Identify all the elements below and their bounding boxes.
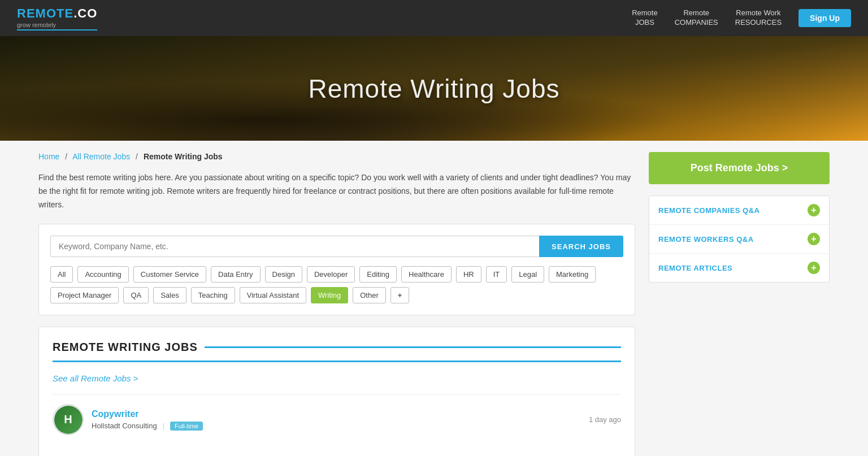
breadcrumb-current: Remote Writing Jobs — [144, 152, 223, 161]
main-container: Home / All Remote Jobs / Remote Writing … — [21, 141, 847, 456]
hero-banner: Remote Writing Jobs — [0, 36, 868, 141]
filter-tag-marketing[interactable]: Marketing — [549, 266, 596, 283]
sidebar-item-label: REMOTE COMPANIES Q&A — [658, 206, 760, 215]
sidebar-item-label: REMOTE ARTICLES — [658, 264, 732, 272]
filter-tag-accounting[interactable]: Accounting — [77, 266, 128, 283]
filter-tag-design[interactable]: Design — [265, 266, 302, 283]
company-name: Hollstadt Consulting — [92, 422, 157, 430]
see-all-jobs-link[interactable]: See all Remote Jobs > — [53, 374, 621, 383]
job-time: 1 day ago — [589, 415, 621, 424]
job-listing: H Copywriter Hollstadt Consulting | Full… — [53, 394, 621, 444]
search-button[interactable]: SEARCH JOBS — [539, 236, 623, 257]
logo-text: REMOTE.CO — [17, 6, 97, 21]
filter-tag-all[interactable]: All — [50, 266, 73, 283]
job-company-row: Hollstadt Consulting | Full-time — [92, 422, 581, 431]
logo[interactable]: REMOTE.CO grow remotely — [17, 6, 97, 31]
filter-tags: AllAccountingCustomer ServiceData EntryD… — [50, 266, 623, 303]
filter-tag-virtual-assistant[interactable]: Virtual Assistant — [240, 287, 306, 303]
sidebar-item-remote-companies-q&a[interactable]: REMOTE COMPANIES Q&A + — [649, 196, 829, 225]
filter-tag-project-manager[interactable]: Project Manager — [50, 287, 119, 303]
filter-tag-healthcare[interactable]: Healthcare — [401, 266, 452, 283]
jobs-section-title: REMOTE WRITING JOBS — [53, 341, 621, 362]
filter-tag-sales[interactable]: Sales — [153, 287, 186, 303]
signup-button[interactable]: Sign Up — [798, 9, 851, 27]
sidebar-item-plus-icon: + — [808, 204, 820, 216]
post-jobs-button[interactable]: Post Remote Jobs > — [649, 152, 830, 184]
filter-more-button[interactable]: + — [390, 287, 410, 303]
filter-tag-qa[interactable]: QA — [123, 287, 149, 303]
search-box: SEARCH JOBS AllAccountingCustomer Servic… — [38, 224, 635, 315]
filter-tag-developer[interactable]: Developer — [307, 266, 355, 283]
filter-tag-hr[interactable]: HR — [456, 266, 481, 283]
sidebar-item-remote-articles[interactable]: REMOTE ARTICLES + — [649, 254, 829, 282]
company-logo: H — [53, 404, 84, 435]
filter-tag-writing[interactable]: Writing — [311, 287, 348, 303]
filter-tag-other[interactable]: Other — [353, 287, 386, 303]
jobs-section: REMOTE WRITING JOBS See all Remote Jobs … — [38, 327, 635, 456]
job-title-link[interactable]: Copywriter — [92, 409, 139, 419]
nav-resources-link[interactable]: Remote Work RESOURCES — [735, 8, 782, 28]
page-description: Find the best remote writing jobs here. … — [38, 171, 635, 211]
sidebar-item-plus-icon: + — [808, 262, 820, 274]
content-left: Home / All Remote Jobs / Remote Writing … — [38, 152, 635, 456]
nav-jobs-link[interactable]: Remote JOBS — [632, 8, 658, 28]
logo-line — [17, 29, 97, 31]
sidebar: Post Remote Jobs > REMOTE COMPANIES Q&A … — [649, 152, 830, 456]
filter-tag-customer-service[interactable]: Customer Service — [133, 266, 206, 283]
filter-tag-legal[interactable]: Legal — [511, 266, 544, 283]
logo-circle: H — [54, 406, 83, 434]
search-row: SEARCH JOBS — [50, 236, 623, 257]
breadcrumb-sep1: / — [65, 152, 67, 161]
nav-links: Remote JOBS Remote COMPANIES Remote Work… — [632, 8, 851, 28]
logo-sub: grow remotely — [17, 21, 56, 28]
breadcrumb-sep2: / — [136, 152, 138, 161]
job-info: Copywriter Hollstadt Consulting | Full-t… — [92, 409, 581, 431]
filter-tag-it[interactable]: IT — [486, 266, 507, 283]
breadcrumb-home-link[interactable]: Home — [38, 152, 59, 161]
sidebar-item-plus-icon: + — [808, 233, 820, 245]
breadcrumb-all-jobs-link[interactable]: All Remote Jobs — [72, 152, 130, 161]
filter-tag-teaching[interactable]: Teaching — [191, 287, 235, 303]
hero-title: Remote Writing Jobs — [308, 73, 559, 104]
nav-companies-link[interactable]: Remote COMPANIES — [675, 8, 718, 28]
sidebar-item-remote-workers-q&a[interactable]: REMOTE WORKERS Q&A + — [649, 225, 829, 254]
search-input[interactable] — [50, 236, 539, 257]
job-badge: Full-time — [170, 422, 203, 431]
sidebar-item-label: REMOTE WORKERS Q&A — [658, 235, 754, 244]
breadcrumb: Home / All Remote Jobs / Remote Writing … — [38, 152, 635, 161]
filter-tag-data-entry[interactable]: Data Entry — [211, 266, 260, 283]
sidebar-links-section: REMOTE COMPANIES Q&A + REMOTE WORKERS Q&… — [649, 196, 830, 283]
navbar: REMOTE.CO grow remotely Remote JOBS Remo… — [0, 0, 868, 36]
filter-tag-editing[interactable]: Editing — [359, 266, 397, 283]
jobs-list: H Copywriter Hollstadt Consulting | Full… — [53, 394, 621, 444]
· · · ·
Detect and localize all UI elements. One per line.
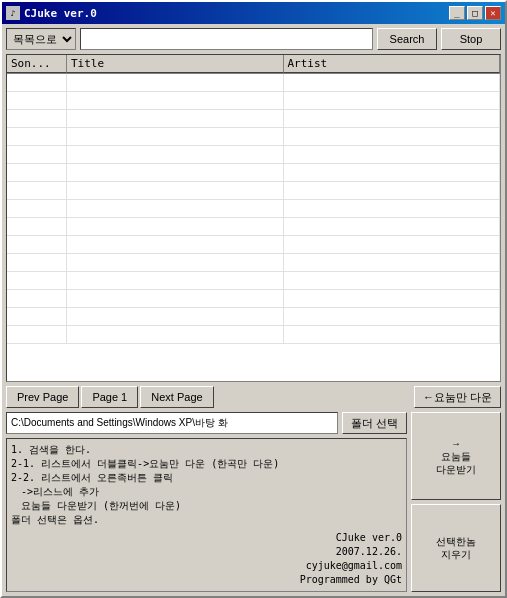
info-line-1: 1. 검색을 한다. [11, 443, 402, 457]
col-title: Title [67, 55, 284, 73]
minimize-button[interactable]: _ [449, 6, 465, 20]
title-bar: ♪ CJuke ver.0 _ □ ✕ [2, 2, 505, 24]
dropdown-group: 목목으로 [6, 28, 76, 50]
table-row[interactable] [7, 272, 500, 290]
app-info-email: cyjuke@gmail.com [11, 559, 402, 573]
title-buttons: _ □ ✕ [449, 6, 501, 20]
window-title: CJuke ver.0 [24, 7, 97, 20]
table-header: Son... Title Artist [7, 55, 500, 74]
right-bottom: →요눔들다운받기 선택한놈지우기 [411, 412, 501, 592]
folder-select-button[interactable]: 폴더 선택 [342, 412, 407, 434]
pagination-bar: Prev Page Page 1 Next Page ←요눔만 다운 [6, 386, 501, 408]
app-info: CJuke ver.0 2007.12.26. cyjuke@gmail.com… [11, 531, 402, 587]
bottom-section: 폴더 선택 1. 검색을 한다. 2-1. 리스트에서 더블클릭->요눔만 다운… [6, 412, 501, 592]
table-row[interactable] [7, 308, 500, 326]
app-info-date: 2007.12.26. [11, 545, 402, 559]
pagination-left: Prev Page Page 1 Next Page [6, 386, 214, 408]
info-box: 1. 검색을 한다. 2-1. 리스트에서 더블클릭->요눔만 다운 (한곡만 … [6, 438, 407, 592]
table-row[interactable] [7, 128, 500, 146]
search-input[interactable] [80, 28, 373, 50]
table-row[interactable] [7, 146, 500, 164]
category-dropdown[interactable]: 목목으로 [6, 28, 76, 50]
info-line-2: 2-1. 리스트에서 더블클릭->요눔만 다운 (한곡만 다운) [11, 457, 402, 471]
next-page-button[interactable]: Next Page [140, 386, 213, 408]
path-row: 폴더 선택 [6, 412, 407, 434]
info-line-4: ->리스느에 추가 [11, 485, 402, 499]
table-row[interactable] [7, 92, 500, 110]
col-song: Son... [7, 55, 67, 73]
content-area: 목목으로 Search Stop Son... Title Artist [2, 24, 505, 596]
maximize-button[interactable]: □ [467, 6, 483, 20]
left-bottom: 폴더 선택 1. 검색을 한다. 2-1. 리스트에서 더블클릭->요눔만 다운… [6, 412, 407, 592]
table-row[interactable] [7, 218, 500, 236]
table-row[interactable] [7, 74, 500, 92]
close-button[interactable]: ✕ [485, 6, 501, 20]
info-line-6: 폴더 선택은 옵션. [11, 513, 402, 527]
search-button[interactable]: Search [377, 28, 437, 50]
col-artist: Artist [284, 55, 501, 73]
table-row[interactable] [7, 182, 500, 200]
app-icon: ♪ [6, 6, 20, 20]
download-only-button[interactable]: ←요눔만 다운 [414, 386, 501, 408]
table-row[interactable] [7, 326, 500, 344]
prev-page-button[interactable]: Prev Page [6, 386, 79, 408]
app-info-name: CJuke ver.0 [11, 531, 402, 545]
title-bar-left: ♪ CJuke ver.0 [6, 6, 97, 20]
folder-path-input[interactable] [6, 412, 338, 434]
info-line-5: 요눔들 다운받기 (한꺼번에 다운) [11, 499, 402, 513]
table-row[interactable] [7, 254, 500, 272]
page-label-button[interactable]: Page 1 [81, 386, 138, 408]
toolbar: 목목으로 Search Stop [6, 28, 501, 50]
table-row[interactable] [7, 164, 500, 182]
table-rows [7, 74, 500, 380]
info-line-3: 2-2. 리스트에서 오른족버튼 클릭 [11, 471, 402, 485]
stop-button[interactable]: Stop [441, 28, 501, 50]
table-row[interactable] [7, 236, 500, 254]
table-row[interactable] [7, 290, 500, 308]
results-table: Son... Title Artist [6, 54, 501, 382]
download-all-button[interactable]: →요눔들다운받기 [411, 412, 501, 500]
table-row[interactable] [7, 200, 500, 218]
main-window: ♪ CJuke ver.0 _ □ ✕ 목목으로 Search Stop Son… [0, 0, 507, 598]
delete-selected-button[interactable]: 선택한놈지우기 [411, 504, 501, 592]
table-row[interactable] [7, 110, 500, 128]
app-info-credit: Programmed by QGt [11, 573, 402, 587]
· · · ·
**WHAT NEEDS TO BE DONE:**
Search the data above for the string "content". Report every line where it is found.

**RESULT:**
content-left: Home / All Remote Jobs / Remote Writing … — [38, 152, 635, 456]
content-area: 목목으로 Search Stop Son... Title Artist [2, 24, 505, 596]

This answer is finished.